**What to produce:** Print all of the data exactly, but drop the pictures.

**Provided material:**
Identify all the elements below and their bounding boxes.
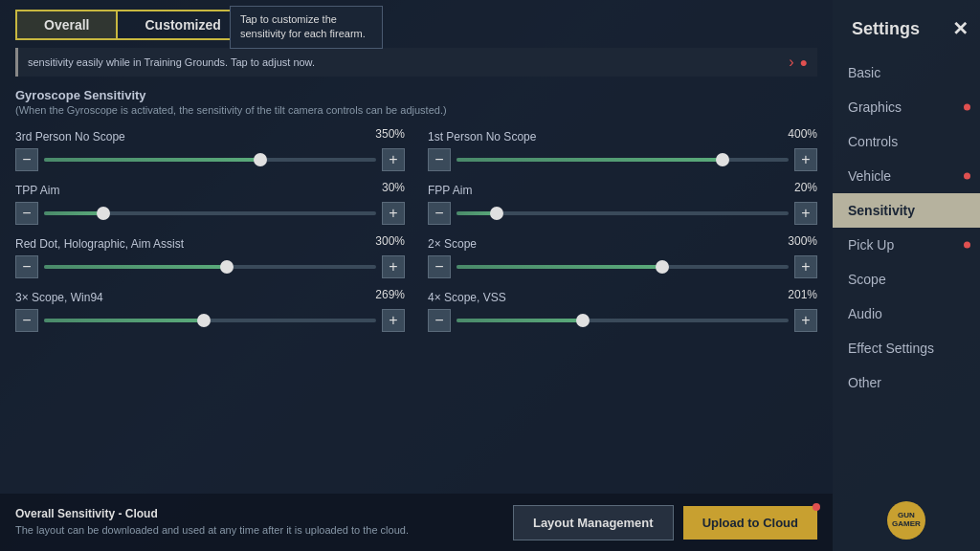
upload-to-cloud-button[interactable]: Upload to Cloud (683, 506, 817, 540)
sidebar-dot (964, 173, 970, 180)
slider-group: FPP Aim20%−+ (428, 181, 817, 225)
bottom-info: Overall Sensitivity - Cloud The layout c… (15, 507, 501, 538)
slider-value: 300% (375, 234, 405, 248)
slider-track[interactable] (44, 158, 376, 162)
slider-group: 2× Scope300%−+ (428, 234, 817, 278)
slider-thumb[interactable] (97, 207, 110, 220)
slider-value: 30% (382, 181, 405, 194)
section-title: Gyroscope Sensitivity (0, 84, 833, 104)
slider-fill (457, 319, 583, 322)
slider-label: 4× Scope, VSS (428, 291, 506, 304)
close-button[interactable]: ✕ (952, 17, 969, 40)
slider-fill (44, 319, 204, 322)
layout-management-button[interactable]: Layout Management (513, 505, 674, 540)
main-content: Overall Customized Tap to customize the … (0, 0, 833, 551)
sliders-grid: 3rd Person No Scope350%−+1st Person No S… (0, 123, 833, 342)
slider-decrease-button[interactable]: − (428, 309, 451, 332)
bottom-info-desc: The layout can be downloaded and used at… (15, 523, 501, 538)
slider-decrease-button[interactable]: − (428, 202, 451, 225)
slider-fill (457, 158, 723, 162)
sidebar-item-basic[interactable]: Basic (833, 55, 980, 90)
slider-track[interactable] (44, 319, 376, 322)
slider-track[interactable] (44, 265, 376, 269)
slider-value: 350% (375, 127, 405, 141)
logo: GUNGAMER (887, 501, 925, 540)
slider-track[interactable] (457, 158, 789, 162)
slider-thumb[interactable] (220, 260, 234, 274)
slider-decrease-button[interactable]: − (428, 148, 451, 171)
tab-overall[interactable]: Overall (15, 10, 116, 40)
slider-increase-button[interactable]: + (794, 148, 817, 171)
slider-fill (457, 265, 662, 269)
sidebar-header: Settings ✕ (833, 10, 980, 55)
sidebar-item-graphics[interactable]: Graphics (833, 90, 980, 124)
slider-thumb[interactable] (197, 314, 211, 327)
slider-value: 20% (794, 181, 817, 194)
sidebar-title: Settings (852, 19, 920, 39)
sidebar-item-pick-up[interactable]: Pick Up (833, 228, 980, 262)
tooltip-box: Tap to customize the sensitivity for eac… (230, 6, 383, 49)
sidebar-item-controls[interactable]: Controls (833, 124, 980, 159)
sidebar-dot (964, 104, 970, 111)
bottom-info-title: Overall Sensitivity - Cloud (15, 507, 501, 520)
sidebar: Settings ✕ BasicGraphicsControlsVehicleS… (833, 0, 980, 551)
sidebar-item-effect-settings[interactable]: Effect Settings (833, 331, 980, 365)
slider-fill (44, 211, 103, 215)
slider-group: 3rd Person No Scope350%−+ (15, 127, 405, 171)
slider-group: 4× Scope, VSS201%−+ (428, 288, 817, 332)
notification-close-icon[interactable]: ● (800, 55, 808, 70)
slider-label: Red Dot, Holographic, Aim Assist (15, 237, 184, 251)
slider-increase-button[interactable]: + (382, 202, 405, 225)
slider-label: 2× Scope (428, 237, 477, 251)
sidebar-dot (964, 242, 970, 249)
slider-thumb[interactable] (576, 314, 590, 327)
tooltip-text: Tap to customize the sensitivity for eac… (240, 13, 366, 39)
slider-fill (44, 158, 260, 162)
slider-track[interactable] (457, 211, 789, 215)
slider-group: 3× Scope, Win94269%−+ (15, 288, 405, 332)
upload-dot (813, 503, 820, 511)
slider-increase-button[interactable]: + (794, 202, 817, 225)
slider-value: 269% (375, 288, 405, 301)
slider-value: 201% (788, 288, 817, 301)
sidebar-item-audio[interactable]: Audio (833, 297, 980, 331)
notification-text: sensitivity easily while in Training Gro… (28, 56, 789, 68)
slider-track[interactable] (457, 265, 789, 269)
slider-increase-button[interactable]: + (794, 309, 817, 332)
section-desc: (When the Gyroscope is activated, the se… (0, 104, 833, 123)
slider-thumb[interactable] (716, 153, 729, 166)
slider-increase-button[interactable]: + (794, 255, 817, 278)
slider-group: Red Dot, Holographic, Aim Assist300%−+ (15, 234, 405, 278)
slider-fill (44, 265, 227, 269)
slider-increase-button[interactable]: + (382, 255, 405, 278)
slider-thumb[interactable] (254, 153, 267, 166)
slider-group: 1st Person No Scope400%−+ (428, 127, 817, 171)
sidebar-item-vehicle[interactable]: Vehicle (833, 159, 980, 193)
sidebar-item-scope[interactable]: Scope (833, 262, 980, 297)
slider-track[interactable] (44, 211, 376, 215)
slider-group: TPP Aim30%−+ (15, 181, 405, 225)
slider-label: 3× Scope, Win94 (15, 291, 103, 304)
slider-increase-button[interactable]: + (382, 309, 405, 332)
sidebar-item-sensitivity[interactable]: Sensitivity (833, 193, 980, 228)
slider-value: 300% (788, 234, 817, 248)
slider-thumb[interactable] (656, 260, 669, 274)
sidebar-item-other[interactable]: Other (833, 365, 980, 400)
slider-label: FPP Aim (428, 184, 472, 197)
bottom-bar: Overall Sensitivity - Cloud The layout c… (0, 494, 833, 551)
bottom-actions: Layout Management Upload to Cloud (513, 505, 817, 540)
slider-thumb[interactable] (490, 207, 503, 220)
slider-increase-button[interactable]: + (382, 148, 405, 171)
slider-decrease-button[interactable]: − (15, 148, 38, 171)
slider-decrease-button[interactable]: − (428, 255, 451, 278)
tabs-container: Overall Customized Tap to customize the … (0, 0, 833, 48)
slider-decrease-button[interactable]: − (15, 202, 38, 225)
slider-track[interactable] (457, 319, 789, 322)
slider-decrease-button[interactable]: − (15, 255, 38, 278)
slider-label: TPP Aim (15, 184, 59, 197)
notification-arrow-icon: › (789, 54, 793, 71)
slider-decrease-button[interactable]: − (15, 309, 38, 332)
slider-label: 3rd Person No Scope (15, 130, 125, 143)
notification-bar: sensitivity easily while in Training Gro… (15, 48, 817, 77)
slider-label: 1st Person No Scope (428, 130, 536, 143)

**Solution to the exercise:**
Identify all the elements below and their bounding boxes.
upload-to-cloud-button[interactable]: Upload to Cloud (683, 506, 817, 540)
sidebar-dot (964, 173, 970, 180)
slider-group: FPP Aim20%−+ (428, 181, 817, 225)
bottom-info: Overall Sensitivity - Cloud The layout c… (15, 507, 501, 538)
slider-value: 300% (375, 234, 405, 248)
slider-track[interactable] (44, 158, 376, 162)
slider-group: 2× Scope300%−+ (428, 234, 817, 278)
slider-thumb[interactable] (97, 207, 110, 220)
slider-value: 30% (382, 181, 405, 194)
section-title: Gyroscope Sensitivity (0, 84, 833, 104)
slider-fill (457, 319, 583, 322)
slider-label: 4× Scope, VSS (428, 291, 506, 304)
close-button[interactable]: ✕ (952, 17, 969, 40)
slider-fill (44, 319, 204, 322)
layout-management-button[interactable]: Layout Management (513, 505, 674, 540)
main-content: Overall Customized Tap to customize the … (0, 0, 833, 551)
sliders-grid: 3rd Person No Scope350%−+1st Person No S… (0, 123, 833, 342)
slider-decrease-button[interactable]: − (428, 309, 451, 332)
bottom-info-desc: The layout can be downloaded and used at… (15, 523, 501, 538)
slider-decrease-button[interactable]: − (428, 202, 451, 225)
slider-fill (457, 158, 723, 162)
sidebar-item-basic[interactable]: Basic (833, 55, 980, 90)
slider-track[interactable] (44, 319, 376, 322)
slider-track[interactable] (44, 265, 376, 269)
slider-value: 350% (375, 127, 405, 141)
logo: GUNGAMER (887, 501, 925, 540)
slider-track[interactable] (457, 158, 789, 162)
slider-thumb[interactable] (220, 260, 234, 274)
slider-decrease-button[interactable]: − (428, 148, 451, 171)
tab-overall[interactable]: Overall (15, 10, 116, 40)
slider-increase-button[interactable]: + (794, 148, 817, 171)
slider-fill (457, 265, 662, 269)
sidebar-header: Settings ✕ (833, 10, 980, 55)
sidebar-item-graphics[interactable]: Graphics (833, 90, 980, 124)
slider-thumb[interactable] (197, 314, 211, 327)
slider-value: 20% (794, 181, 817, 194)
sidebar-title: Settings (852, 19, 920, 39)
sidebar-item-pick-up[interactable]: Pick Up (833, 228, 980, 262)
tooltip-box: Tap to customize the sensitivity for eac… (230, 6, 383, 49)
sidebar-item-controls[interactable]: Controls (833, 124, 980, 159)
sidebar-dot (964, 104, 970, 111)
bottom-info-title: Overall Sensitivity - Cloud (15, 507, 501, 520)
sidebar: Settings ✕ BasicGraphicsControlsVehicleS… (833, 0, 980, 551)
sidebar-item-effect-settings[interactable]: Effect Settings (833, 331, 980, 365)
slider-fill (44, 211, 103, 215)
slider-group: 3rd Person No Scope350%−+ (15, 127, 405, 171)
slider-group: 4× Scope, VSS201%−+ (428, 288, 817, 332)
notification-close-icon[interactable]: ● (800, 55, 808, 70)
slider-label: Red Dot, Holographic, Aim Assist (15, 237, 184, 251)
slider-increase-button[interactable]: + (382, 202, 405, 225)
slider-label: 2× Scope (428, 237, 477, 251)
sidebar-dot (964, 242, 970, 249)
slider-thumb[interactable] (576, 314, 590, 327)
tooltip-text: Tap to customize the sensitivity for eac… (240, 13, 366, 39)
slider-fill (44, 158, 260, 162)
slider-track[interactable] (457, 211, 789, 215)
slider-group: 3× Scope, Win94269%−+ (15, 288, 405, 332)
upload-dot (813, 503, 820, 511)
slider-increase-button[interactable]: + (794, 202, 817, 225)
slider-value: 269% (375, 288, 405, 301)
slider-value: 201% (788, 288, 817, 301)
sidebar-item-audio[interactable]: Audio (833, 297, 980, 331)
notification-text: sensitivity easily while in Training Gro… (28, 56, 789, 68)
slider-track[interactable] (457, 265, 789, 269)
slider-increase-button[interactable]: + (794, 309, 817, 332)
section-desc: (When the Gyroscope is activated, the se… (0, 104, 833, 123)
slider-thumb[interactable] (716, 153, 729, 166)
slider-increase-button[interactable]: + (794, 255, 817, 278)
slider-group: Red Dot, Holographic, Aim Assist300%−+ (15, 234, 405, 278)
slider-fill (44, 265, 227, 269)
slider-increase-button[interactable]: + (382, 255, 405, 278)
slider-thumb[interactable] (254, 153, 267, 166)
slider-group: 1st Person No Scope400%−+ (428, 127, 817, 171)
sidebar-item-vehicle[interactable]: Vehicle (833, 159, 980, 193)
sidebar-item-scope[interactable]: Scope (833, 262, 980, 297)
slider-track[interactable] (44, 211, 376, 215)
slider-group: TPP Aim30%−+ (15, 181, 405, 225)
slider-label: 3× Scope, Win94 (15, 291, 103, 304)
slider-increase-button[interactable]: + (382, 309, 405, 332)
sidebar-item-sensitivity[interactable]: Sensitivity (833, 193, 980, 228)
slider-value: 300% (788, 234, 817, 248)
slider-thumb[interactable] (656, 260, 669, 274)
sidebar-item-other[interactable]: Other (833, 365, 980, 400)
slider-label: FPP Aim (428, 184, 472, 197)
bottom-bar: Overall Sensitivity - Cloud The layout c… (0, 494, 833, 551)
bottom-actions: Layout Management Upload to Cloud (513, 505, 817, 540)
slider-thumb[interactable] (490, 207, 503, 220)
slider-increase-button[interactable]: + (382, 148, 405, 171)
slider-decrease-button[interactable]: − (15, 148, 38, 171)
slider-decrease-button[interactable]: − (428, 255, 451, 278)
tabs-container: Overall Customized Tap to customize the … (0, 0, 833, 48)
slider-decrease-button[interactable]: − (15, 202, 38, 225)
slider-track[interactable] (457, 319, 789, 322)
slider-decrease-button[interactable]: − (15, 255, 38, 278)
slider-label: TPP Aim (15, 184, 59, 197)
notification-arrow-icon: › (789, 54, 793, 71)
slider-decrease-button[interactable]: − (15, 309, 38, 332)
slider-label: 3rd Person No Scope (15, 130, 125, 143)
notification-bar: sensitivity easily while in Training Gro… (15, 48, 817, 77)
slider-label: 1st Person No Scope (428, 130, 536, 143)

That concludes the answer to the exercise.